Two House members are seeking to make far-reaching changes to the process by which the state and local governments pay out claims for deaths, injuries, and wrongful imprisonment.

Under current law, a legal doctrine known as “sovereign immunity” requires the Legislature to approve payment of any claim against the state or local governments in excess of $300,000 before it can be paid. Though the awards have been vetted in court and are often not in dispute, claimants with higher settlements must get individual claim bills through both legislative chambers and then signed by the governor, a process that usually takes years if it is successful at all.

RELATED: Complete Florida Legislature coverage

Claimants have been known to walk away after repeated frustrations in Tallahassee even if they have expended resources lobbying legislators. At least in some cases, it can lead to settlements with insurers for fractions of judgments.

Rep. Evan Jenne, D-Dania Beach said he and Rep. James Grant, R-Tampa, are “over it” when it comes to a claims process he calls slow and arbitrary and deserving of “a fiery death.”

“I’d say 90 percent of the legislators are over it, and they’re just sick of having to watch people come up here and not get what they deserve,” Jenne told The News Service of Florida.

Influence from lobbyists and insurance companies, along with agencies and municipalities responsible for damages, has stymied efforts to streamline the process, according to Jenne.

“But even they have to admit this is a flawed system,” Jenne said. “Where do you think these folks are going to go when this (settlement) money runs out and they have incredible medical bills? They’re either going to be dead or they’re going to become the state’s responsibility, so we’re paying for it anyway.”

Jenne and Grant are sponsoring legislation (HB 1305) to change the way claims are handled. The bill, dubbed the “Florida Fair Claims Act,” would raise caps on awards and authorize local governments to purchase umbrella insurance plans to cover damages, divorcing many payments from legislative approval.

For now, the bill is simply “placeholder” language, Jenne said, designed to encourage groups like local governments to the table to negotiate a permanent fix. His ultimate goal is to create a common pot of money funded by state and local governments to pay out claimant’s payments on an annual basis.

Grant chaired a Select Committee on Claim Bills in 2013 that developed a similar series of recommendations. The proposals received little traction, and the claims process remained unchanged.

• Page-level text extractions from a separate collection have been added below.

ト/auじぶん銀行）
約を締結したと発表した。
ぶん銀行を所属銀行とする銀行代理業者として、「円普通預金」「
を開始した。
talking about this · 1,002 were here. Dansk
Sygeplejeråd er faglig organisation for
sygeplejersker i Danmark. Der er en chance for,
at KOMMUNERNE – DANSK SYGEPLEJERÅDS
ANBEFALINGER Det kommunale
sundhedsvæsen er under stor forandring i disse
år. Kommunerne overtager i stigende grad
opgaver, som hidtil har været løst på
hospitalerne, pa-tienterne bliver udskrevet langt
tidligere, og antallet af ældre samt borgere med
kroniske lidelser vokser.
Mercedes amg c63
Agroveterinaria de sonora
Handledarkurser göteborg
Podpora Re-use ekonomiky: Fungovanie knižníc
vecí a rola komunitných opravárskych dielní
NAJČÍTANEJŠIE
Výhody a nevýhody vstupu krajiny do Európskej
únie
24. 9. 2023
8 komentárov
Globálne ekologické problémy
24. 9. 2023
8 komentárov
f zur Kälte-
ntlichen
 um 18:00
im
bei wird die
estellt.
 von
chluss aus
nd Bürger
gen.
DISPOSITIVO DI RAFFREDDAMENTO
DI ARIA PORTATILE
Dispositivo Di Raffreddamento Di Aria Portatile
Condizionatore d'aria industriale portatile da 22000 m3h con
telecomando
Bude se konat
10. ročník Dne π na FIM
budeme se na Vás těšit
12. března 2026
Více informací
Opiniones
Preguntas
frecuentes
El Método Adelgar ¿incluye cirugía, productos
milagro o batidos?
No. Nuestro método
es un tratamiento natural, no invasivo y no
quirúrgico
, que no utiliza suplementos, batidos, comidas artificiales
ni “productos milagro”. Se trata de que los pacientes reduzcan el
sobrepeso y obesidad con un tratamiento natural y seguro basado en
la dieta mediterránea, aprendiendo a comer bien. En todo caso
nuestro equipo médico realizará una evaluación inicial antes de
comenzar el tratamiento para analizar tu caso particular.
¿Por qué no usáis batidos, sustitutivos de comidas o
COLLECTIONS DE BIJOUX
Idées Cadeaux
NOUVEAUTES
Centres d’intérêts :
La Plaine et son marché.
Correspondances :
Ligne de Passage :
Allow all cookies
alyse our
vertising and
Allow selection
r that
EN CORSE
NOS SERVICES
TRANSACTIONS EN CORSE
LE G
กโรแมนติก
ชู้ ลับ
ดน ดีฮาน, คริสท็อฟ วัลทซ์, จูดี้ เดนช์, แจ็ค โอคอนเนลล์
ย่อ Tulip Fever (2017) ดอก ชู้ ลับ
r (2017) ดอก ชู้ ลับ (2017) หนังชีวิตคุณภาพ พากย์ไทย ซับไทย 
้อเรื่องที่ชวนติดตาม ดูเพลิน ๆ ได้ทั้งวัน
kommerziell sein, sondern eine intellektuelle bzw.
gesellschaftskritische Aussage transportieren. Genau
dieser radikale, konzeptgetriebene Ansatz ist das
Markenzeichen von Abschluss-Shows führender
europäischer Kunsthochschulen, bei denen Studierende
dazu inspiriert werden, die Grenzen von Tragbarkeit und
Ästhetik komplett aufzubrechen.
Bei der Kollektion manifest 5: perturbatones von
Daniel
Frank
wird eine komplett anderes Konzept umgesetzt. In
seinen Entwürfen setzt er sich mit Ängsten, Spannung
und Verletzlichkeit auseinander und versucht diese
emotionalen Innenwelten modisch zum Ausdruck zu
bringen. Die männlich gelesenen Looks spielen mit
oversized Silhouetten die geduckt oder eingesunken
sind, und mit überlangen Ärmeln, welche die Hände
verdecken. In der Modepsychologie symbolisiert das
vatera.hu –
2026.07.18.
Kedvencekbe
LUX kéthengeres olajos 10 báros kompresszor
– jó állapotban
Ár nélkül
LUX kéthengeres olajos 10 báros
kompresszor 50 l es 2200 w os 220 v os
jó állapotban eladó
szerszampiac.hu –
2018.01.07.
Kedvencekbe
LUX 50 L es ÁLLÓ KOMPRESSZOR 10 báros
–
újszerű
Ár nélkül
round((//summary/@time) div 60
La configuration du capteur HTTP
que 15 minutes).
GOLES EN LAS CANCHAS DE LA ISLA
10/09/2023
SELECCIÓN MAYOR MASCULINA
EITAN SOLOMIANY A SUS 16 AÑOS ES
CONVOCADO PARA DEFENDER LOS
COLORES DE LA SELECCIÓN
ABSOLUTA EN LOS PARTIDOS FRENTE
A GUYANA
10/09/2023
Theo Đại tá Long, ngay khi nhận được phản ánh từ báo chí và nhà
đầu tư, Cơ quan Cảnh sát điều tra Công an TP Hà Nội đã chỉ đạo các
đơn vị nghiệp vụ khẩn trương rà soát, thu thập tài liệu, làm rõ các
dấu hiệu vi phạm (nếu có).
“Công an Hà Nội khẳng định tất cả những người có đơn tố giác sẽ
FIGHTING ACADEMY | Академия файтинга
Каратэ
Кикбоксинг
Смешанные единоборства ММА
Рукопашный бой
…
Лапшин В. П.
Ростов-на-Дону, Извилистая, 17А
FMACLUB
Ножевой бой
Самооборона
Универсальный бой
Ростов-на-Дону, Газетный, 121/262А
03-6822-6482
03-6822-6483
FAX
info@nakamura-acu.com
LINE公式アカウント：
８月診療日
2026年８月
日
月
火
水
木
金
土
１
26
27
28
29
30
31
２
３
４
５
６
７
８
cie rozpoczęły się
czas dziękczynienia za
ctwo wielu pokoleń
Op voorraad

Though Jenne conceded their new effort is unlikely to pass this year, he noted both lawmakers have plenty of eligibility left in their House tenures — six years for Jenne and eight for Grant — and said both are committed to making changes.

Grant is sponsoring two claim bills this session: one on behalf of a motorist awarded $8.7 million after she was struck by a Pasco County sheriff’s deputy at an intersection and left severely disabled, and another seeking $5.1 million for the relief of a young man who was sexually assaulted by a foster child placed in his household by the Department of Children and Families.

Jenne, who has carried dozens of claim bills dating back to his first stint in Tallahassee from 2006 to 2012, is also sponsoring multiple proposals this year, though as usual he expects a steep path to final approval.